■ Work to complete
Below are entries to return in full. Keep each one exact.

*** Supplied entries ***

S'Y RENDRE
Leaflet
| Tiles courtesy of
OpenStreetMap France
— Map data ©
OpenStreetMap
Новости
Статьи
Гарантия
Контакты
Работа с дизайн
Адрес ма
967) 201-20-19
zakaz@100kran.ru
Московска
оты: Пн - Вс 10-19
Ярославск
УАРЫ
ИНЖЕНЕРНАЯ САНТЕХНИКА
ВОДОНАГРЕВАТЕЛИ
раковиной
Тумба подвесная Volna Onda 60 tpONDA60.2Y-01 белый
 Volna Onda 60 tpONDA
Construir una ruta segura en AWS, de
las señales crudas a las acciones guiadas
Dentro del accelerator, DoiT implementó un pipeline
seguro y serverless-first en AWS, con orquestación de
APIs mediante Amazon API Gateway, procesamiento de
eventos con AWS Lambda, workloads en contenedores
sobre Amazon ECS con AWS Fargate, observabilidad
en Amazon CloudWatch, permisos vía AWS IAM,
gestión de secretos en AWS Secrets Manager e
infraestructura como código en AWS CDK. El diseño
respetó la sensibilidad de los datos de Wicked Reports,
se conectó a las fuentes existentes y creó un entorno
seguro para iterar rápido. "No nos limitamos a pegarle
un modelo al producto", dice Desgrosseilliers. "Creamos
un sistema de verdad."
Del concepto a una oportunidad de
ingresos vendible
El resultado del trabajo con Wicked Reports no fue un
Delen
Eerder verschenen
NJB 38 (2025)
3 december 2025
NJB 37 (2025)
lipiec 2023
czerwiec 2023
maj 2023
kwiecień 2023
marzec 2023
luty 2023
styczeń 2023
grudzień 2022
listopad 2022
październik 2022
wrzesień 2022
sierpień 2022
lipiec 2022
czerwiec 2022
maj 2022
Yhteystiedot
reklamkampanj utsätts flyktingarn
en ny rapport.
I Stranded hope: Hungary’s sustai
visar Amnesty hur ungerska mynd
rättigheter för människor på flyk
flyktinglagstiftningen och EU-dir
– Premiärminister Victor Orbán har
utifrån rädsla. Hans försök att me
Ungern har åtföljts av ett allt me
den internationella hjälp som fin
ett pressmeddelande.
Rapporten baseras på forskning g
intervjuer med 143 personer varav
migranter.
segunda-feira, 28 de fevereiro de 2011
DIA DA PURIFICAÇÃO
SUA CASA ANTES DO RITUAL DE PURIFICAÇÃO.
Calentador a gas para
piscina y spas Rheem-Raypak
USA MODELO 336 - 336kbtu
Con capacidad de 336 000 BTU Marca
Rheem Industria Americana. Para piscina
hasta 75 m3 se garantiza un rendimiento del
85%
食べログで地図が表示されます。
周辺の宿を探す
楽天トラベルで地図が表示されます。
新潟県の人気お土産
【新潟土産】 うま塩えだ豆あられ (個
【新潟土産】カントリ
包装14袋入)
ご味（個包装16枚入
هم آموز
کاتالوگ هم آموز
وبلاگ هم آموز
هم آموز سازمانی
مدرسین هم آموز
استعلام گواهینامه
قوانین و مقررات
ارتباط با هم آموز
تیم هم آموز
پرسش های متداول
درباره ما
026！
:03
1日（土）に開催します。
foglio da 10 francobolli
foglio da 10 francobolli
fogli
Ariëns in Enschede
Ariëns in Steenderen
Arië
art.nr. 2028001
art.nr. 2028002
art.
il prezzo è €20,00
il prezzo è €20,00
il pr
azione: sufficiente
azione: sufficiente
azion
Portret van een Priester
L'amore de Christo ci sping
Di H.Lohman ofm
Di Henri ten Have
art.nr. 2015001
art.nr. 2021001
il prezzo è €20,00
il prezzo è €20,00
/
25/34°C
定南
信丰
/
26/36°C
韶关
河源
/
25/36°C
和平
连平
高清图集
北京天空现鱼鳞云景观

***

■ Result of the exercise
S'Y RENDRE
Leaflet
| Tiles courtesy of
OpenStreetMap France
— Map data ©
OpenStreetMap
Новости
Статьи
Гарантия
Контакты
Работа с дизайн
Адрес ма
967) 201-20-19
zakaz@100kran.ru
Московска
оты: Пн - Вс 10-19
Ярославск
УАРЫ
ИНЖЕНЕРНАЯ САНТЕХНИКА
ВОДОНАГРЕВАТЕЛИ
раковиной
Тумба подвесная Volna Onda 60 tpONDA60.2Y-01 белый
 Volna Onda 60 tpONDA
Construir una ruta segura en AWS, de
las señales crudas a las acciones guiadas
Dentro del accelerator, DoiT implementó un pipeline
seguro y serverless-first en AWS, con orquestación de
APIs mediante Amazon API Gateway, procesamiento de
eventos con AWS Lambda, workloads en contenedores
sobre Amazon ECS con AWS Fargate, observabilidad
en Amazon CloudWatch, permisos vía AWS IAM,
gestión de secretos en AWS Secrets Manager e
infraestructura como código en AWS CDK. El diseño
respetó la sensibilidad de los datos de Wicked Reports,
se conectó a las fuentes existentes y creó un entorno
seguro para iterar rápido. "No nos limitamos a pegarle
un modelo al producto", dice Desgrosseilliers. "Creamos
un sistema de verdad."
Del concepto a una oportunidad de
ingresos vendible
El resultado del trabajo con Wicked Reports no fue un
Delen
Eerder verschenen
NJB 38 (2025)
3 december 2025
NJB 37 (2025)
lipiec 2023
czerwiec 2023
maj 2023
kwiecień 2023
marzec 2023
luty 2023
styczeń 2023
grudzień 2022
listopad 2022
październik 2022
wrzesień 2022
sierpień 2022
lipiec 2022
czerwiec 2022
maj 2022
Yhteystiedot
reklamkampanj utsätts flyktingarn
en ny rapport.
I Stranded hope: Hungary’s sustai
visar Amnesty hur ungerska mynd
rättigheter för människor på flyk
flyktinglagstiftningen och EU-dir
– Premiärminister Victor Orbán har
utifrån rädsla. Hans försök att me
Ungern har åtföljts av ett allt me
den internationella hjälp som fin
ett pressmeddelande.
Rapporten baseras på forskning g
intervjuer med 143 personer varav
migranter.
segunda-feira, 28 de fevereiro de 2011
DIA DA PURIFICAÇÃO
SUA CASA ANTES DO RITUAL DE PURIFICAÇÃO.
Calentador a gas para
piscina y spas Rheem-Raypak
USA MODELO 336 - 336kbtu
Con capacidad de 336 000 BTU Marca
Rheem Industria Americana. Para piscina
hasta 75 m3 se garantiza un rendimiento del
85%
食べログで地図が表示されます。
周辺の宿を探す
楽天トラベルで地図が表示されます。
新潟県の人気お土産
【新潟土産】 うま塩えだ豆あられ (個
【新潟土産】カントリ
包装14袋入)
ご味（個包装16枚入
هم آموز
کاتالوگ هم آموز
وبلاگ هم آموز
هم آموز سازمانی
مدرسین هم آموز
استعلام گواهینامه
قوانین و مقررات
ارتباط با هم آموز
تیم هم آموز
پرسش های متداول
درباره ما
026！
:03
1日（土）に開催します。
foglio da 10 francobolli
foglio da 10 francobolli
fogli
Ariëns in Enschede
Ariëns in Steenderen
Arië
art.nr. 2028001
art.nr. 2028002
art.
il prezzo è €20,00
il prezzo è €20,00
il pr
azione: sufficiente
azione: sufficiente
azion
Portret van een Priester
L'amore de Christo ci sping
Di H.Lohman ofm
Di Henri ten Have
art.nr. 2015001
art.nr. 2021001
il prezzo è €20,00
il prezzo è €20,00
/
25/34°C
定南
信丰
/
26/36°C
韶关
河源
/
25/36°C
和平
连平
高清图集
北京天空现鱼鳞云景观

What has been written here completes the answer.